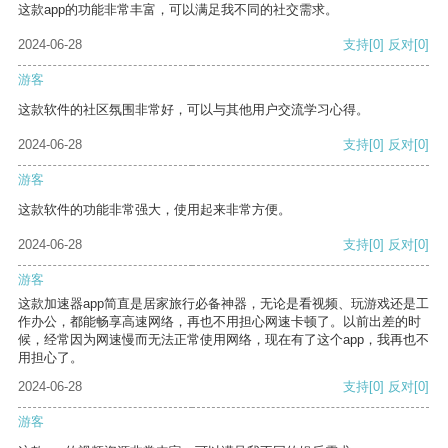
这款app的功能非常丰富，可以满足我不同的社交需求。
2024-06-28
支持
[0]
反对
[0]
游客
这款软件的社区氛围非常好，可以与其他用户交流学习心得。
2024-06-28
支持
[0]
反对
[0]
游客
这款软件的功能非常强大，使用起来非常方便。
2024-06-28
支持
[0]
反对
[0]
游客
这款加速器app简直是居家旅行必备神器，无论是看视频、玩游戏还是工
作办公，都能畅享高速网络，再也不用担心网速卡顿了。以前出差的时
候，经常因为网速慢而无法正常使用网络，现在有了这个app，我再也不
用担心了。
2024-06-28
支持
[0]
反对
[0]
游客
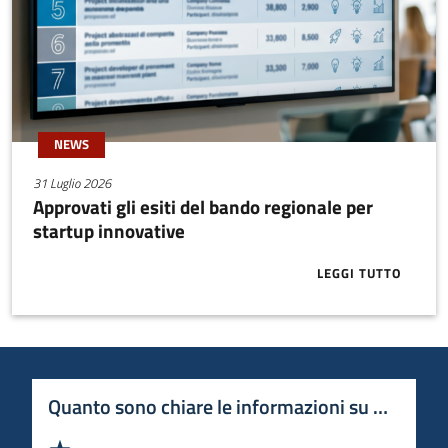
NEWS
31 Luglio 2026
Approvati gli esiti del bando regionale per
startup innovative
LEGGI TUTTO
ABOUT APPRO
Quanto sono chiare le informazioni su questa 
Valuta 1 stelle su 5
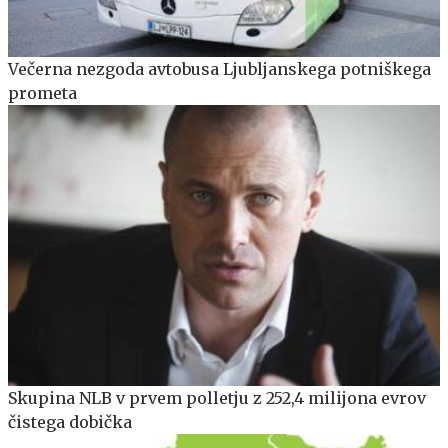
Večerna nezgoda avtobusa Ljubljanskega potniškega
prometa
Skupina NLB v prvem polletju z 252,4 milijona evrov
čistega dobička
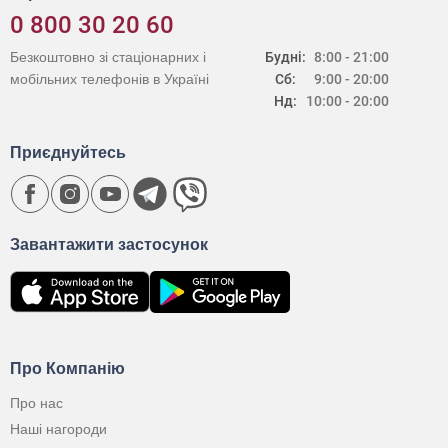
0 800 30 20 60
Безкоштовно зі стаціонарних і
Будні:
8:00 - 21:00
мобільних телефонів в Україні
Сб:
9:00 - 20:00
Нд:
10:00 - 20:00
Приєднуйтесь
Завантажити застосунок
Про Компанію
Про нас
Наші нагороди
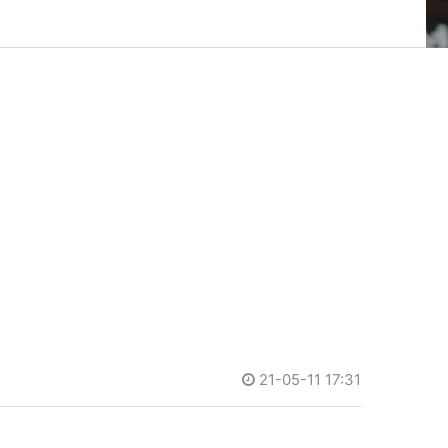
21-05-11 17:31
* * * * * * * * *
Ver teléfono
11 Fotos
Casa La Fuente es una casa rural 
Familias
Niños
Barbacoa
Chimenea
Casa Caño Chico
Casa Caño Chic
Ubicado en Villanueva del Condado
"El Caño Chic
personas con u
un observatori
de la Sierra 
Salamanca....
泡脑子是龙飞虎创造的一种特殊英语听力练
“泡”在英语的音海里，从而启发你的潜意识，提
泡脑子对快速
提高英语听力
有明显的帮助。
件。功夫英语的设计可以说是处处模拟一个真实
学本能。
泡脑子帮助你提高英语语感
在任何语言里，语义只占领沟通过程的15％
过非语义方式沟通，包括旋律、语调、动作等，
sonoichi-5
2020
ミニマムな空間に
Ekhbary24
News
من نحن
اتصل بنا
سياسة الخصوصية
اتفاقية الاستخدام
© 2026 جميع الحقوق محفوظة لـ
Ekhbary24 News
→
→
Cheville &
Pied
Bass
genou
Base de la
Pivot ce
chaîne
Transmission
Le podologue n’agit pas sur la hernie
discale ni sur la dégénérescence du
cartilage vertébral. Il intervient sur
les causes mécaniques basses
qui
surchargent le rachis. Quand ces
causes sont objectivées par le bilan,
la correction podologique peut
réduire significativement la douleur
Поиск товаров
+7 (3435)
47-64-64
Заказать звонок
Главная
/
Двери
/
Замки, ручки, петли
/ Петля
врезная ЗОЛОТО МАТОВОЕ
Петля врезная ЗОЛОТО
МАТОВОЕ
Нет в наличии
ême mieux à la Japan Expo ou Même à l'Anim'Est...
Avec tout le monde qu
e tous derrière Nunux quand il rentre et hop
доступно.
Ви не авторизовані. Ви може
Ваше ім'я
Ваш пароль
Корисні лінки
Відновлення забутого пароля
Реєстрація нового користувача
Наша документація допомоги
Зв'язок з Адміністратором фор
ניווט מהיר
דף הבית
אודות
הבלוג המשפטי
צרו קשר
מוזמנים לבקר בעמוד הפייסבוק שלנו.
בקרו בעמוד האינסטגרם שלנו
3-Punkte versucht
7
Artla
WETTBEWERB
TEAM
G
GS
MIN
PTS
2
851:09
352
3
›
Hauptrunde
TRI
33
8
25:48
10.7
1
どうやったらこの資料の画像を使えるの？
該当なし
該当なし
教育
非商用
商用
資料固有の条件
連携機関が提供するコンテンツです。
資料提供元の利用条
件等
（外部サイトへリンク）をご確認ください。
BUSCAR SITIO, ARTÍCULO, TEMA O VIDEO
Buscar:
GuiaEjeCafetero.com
* * * * * * * * *
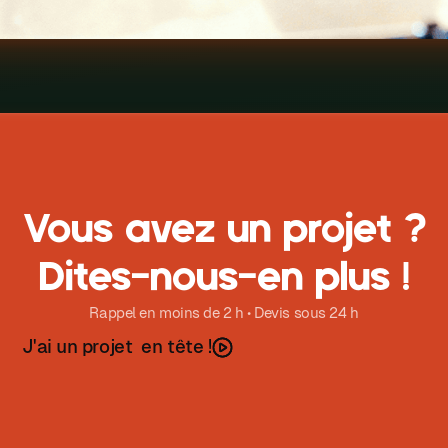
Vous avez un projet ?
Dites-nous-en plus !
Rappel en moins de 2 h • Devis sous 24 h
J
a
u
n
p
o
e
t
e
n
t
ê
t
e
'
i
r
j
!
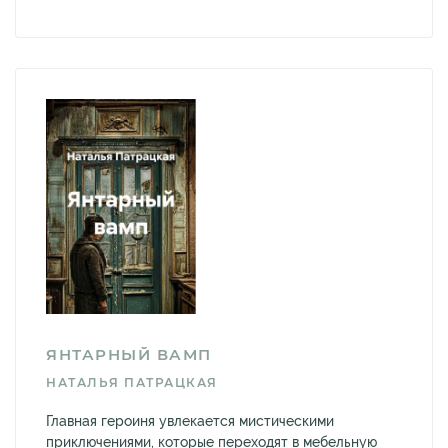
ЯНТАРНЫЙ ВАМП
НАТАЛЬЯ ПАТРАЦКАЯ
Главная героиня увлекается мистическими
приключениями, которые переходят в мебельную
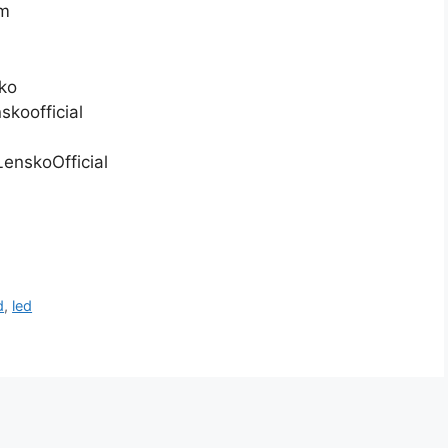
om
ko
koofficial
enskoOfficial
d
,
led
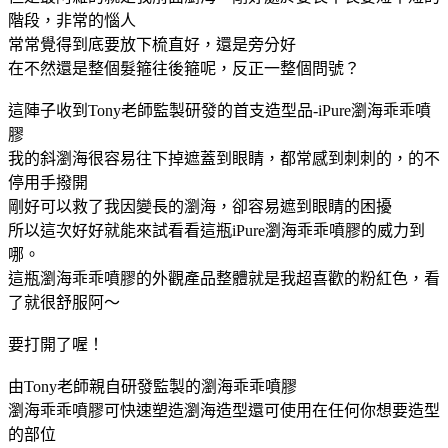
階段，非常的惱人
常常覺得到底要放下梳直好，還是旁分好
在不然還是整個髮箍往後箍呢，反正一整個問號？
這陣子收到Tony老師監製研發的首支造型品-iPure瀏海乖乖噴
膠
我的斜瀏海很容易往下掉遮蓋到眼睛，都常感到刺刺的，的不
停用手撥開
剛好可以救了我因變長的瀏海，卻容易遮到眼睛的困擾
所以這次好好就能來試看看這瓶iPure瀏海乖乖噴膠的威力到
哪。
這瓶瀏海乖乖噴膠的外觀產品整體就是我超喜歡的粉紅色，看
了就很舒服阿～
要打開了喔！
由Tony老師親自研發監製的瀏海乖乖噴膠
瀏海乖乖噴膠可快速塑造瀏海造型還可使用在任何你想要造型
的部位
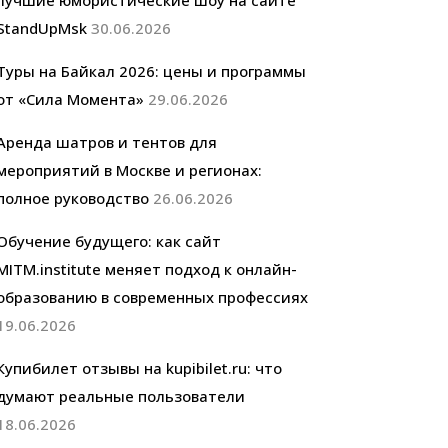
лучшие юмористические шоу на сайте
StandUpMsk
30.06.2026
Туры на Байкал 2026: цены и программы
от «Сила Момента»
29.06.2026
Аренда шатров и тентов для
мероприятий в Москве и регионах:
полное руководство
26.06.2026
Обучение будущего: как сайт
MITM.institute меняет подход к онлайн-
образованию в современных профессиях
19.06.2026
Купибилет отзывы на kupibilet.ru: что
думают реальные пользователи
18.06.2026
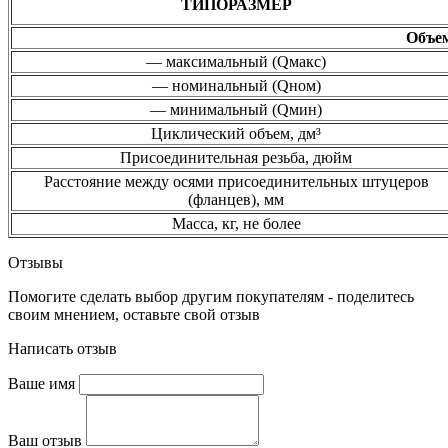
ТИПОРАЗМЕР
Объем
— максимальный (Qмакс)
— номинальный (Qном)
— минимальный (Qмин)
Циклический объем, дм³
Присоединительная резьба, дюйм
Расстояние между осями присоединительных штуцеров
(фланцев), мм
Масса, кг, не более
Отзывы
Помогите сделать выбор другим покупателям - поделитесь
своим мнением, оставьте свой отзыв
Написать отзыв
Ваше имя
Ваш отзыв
* * * * * * * * *
* Problem description *
Take the word "Caño" and find each line of the material that contains it. Copy those lines.

* Exercise answer *
Casa Caño Chico
Casa Caño Chic
"El Caño Chic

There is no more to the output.